I'm not sure why Socionics always gets the negative rep for the mentions of external traits of types, since there are so many publications in English, some coming from tor tier universities in United States, that basically cover a variety of connections between looks and personal qualities that have been shown by various studies. While I haven't seen any studies that address socionics types in particular (or maybe no translated studies), it wouldn't be an unreasonable idea that socionics type also leaves some visual imprints that can be discerned after some careful observation.
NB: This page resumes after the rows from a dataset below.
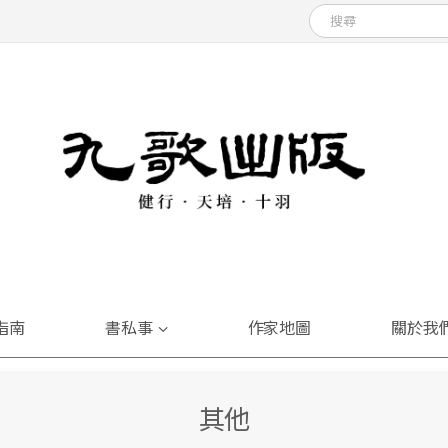
指南
書私事
作家地圖
關於我
其他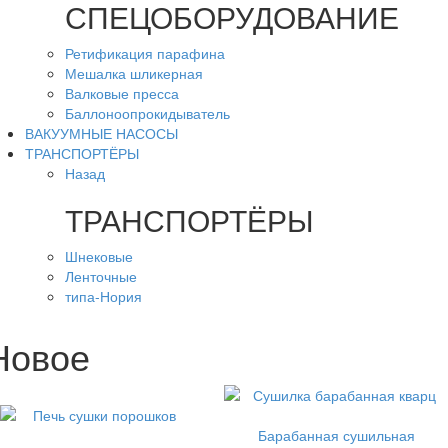
СПЕЦОБОРУДОВАНИЕ
Ретификация парафина
Мешалка шликерная
Валковые пресса
Баллоноопрокидыватель
ВАКУУМНЫЕ НАСОСЫ
ТРАНСПОРТЁРЫ
Назад
ТРАНСПОРТЁРЫ
Шнековые
Ленточные
типа-Нория
Новое
Барабанная сушильная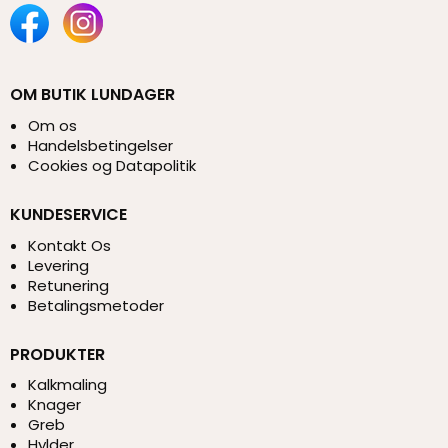
OM BUTIK LUNDAGER
Om os
Handelsbetingelser
Cookies og Datapolitik
KUNDESERVICE
Kontakt Os
Levering
Retunering
Betalingsmetoder
PRODUKTER
Kalkmaling
Knager
Greb
Hylder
How much attention gets drawn to this also depends on which Socionics author you read. Some authors like Stratiyevskaya don't mention much of anything about appearance in their type descriptions. So visual identification is by no means an established and enforced typing methodology in socionics communities (some polls, like this one, show that only 25% of people use any v.i. in typing), rather it's more like minor remarks made from personal observations of a few socionists. Both Viktor Gulenko and A. Aushra were likely SP/SO in another typology they knew nothing about, and people of this enneagram stacking frequently orient themselves by reading various physical features of their environment and other people around them. SP is the most physical instinct, so it's no wonder that their descriptions of types are full of physical details that are of no note or importance to many of others who get into socionics. I usually cross verify if anything written in the profile corresponds to some of the people of that type that I've met, and if it doesn't I simply skip it.